2020 Symposium Posters

Posters > 2020

Twitter Topic and Bias Identification: A Graph-based Approach


PDF

Primary Investigator:
Julia (Taylor) Rayz

Project Members
Xiaonan Jing, Yi Zhang, Qingyuan Hu
Abstract
An unusual fall semester at Purdue University began amid the COVID-19 pandemic last month with the new measures implemented to protect the boilermakers drew attention on social networks. Twitter serves as a data source for many Natural Language Processing (NLP) tasks. With a rapid changing online environment and a vast amount of textual data generated daily, it can be challenging to identify real-time topics on Twitter. Yet, tracing real-time topics is important for learning user interests and behaviors. Furthermore, potential content bias can be detected within the topics to help identify online security concerns. In this project, we are interested in detecting sub-topics on Twitter related to the popular “COVID-19” event at Purdue University.
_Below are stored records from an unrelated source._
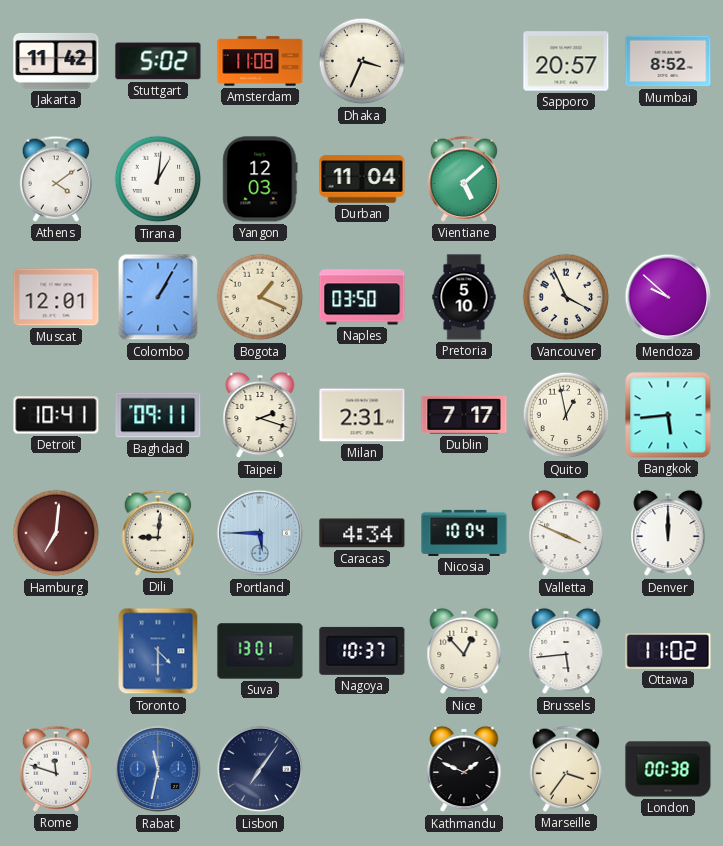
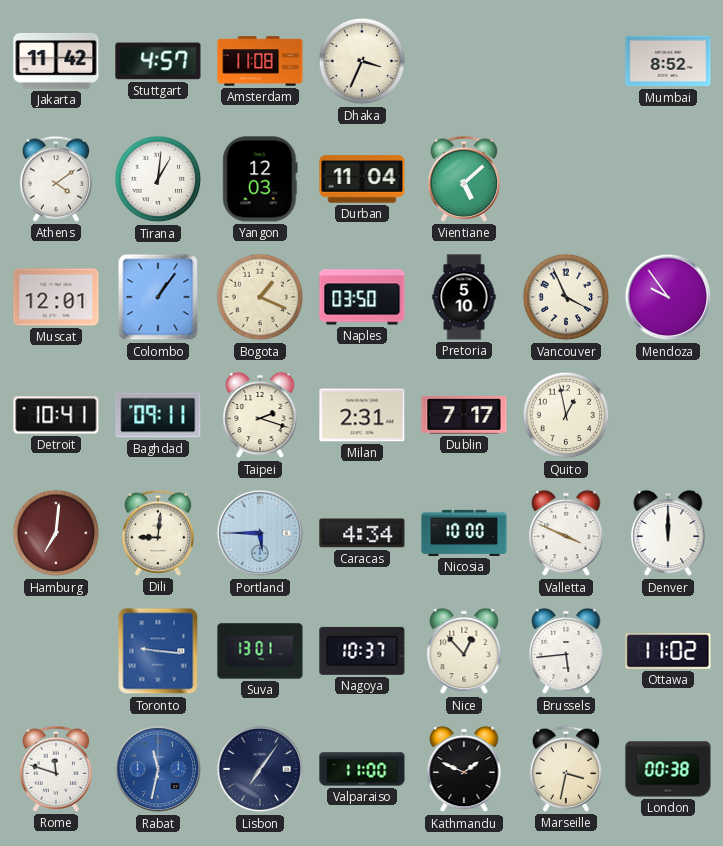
Stuttgart: 5:02 -> 4:57
Sapporo: 20:57 -> none
Colombo: 1:05 -> 1:06
Mendoza: 9:52 -> 9:54
Bangkok: 5:44 -> none
Nicosia: 10:04 -> 10:00
Toronto: 4:30 -> 9:16
Valparaiso: none -> 11:00
Marseille: 3:36 -> 3:32
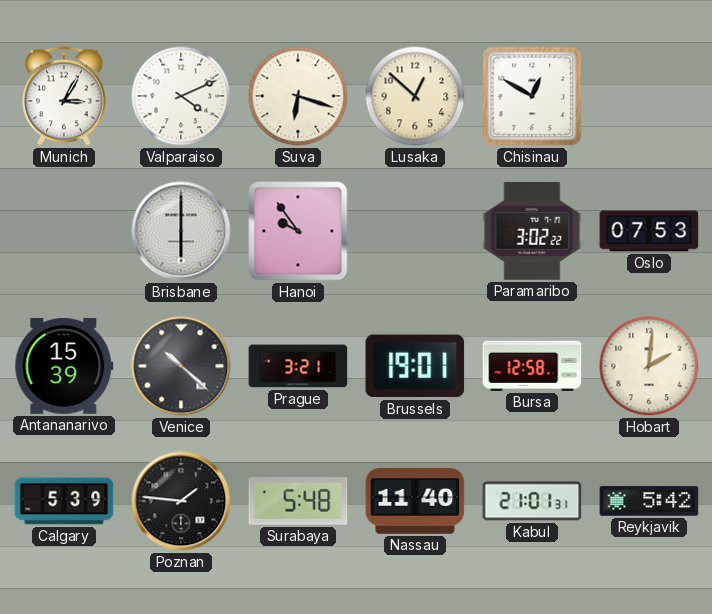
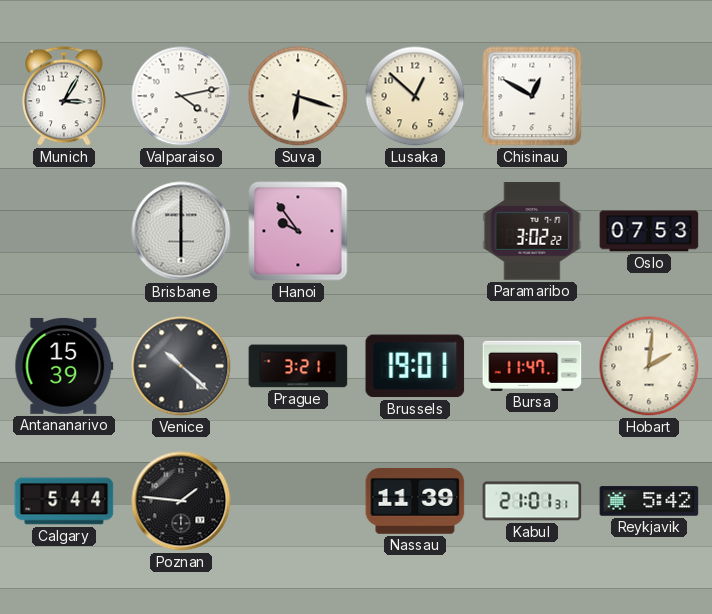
Valparaiso: 4:11 -> 4:13
Bursa: 12:58 -> 11:47
Calgary: 5:39 -> 5:44
Surabaya: 5:48 -> none
Nassau: 11:40 -> 11:39
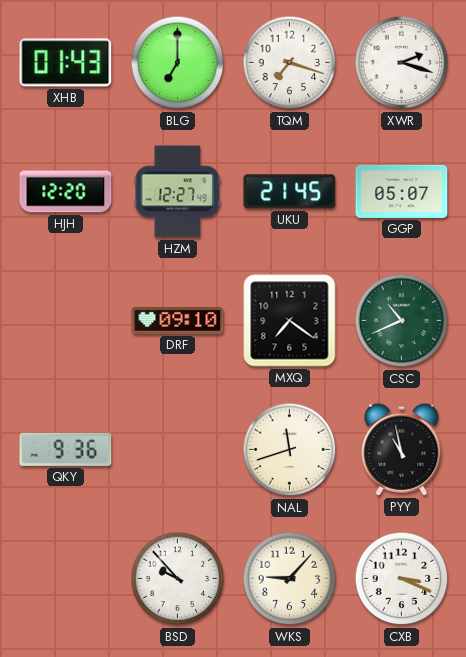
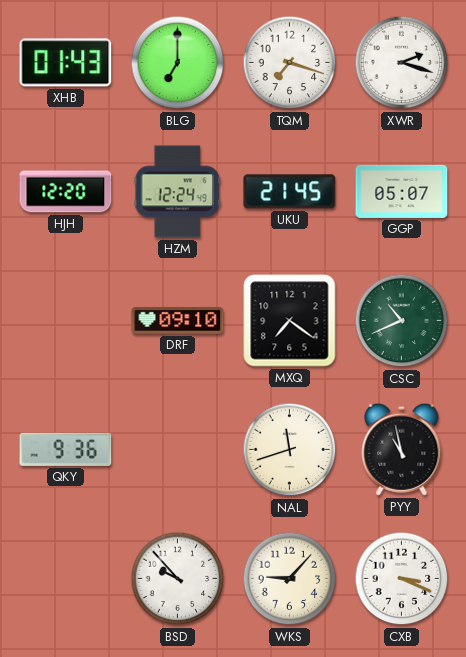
HZM: 12:27 -> 12:24
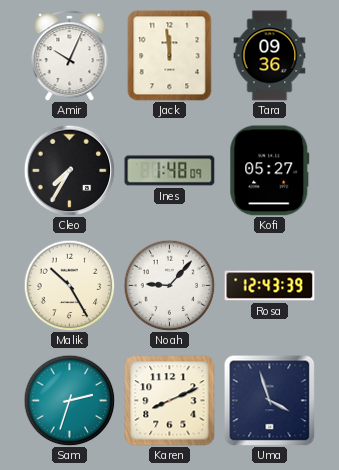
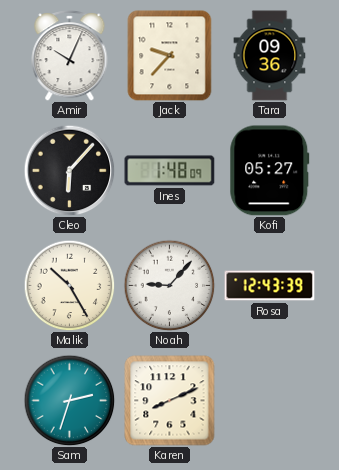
Jack: 11:59 -> 9:37
Cleo: 7:35 -> 6:07
Uma: 3:57 -> none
We employ graph structures, which are powerful tools for modeling the relationships between textual elements. A Graph-of-Words (GoW) based words association model is implemented to trace the daily Twitter content change through two weeks from Aug 19 to Sep 2. Particularly, we apply a Markov Clustering Algorithm (MCL) along with a graph node removal approach to identify the daily content clusters. Additionally, we leverage FastText word embeddings to identify content bias in tweets.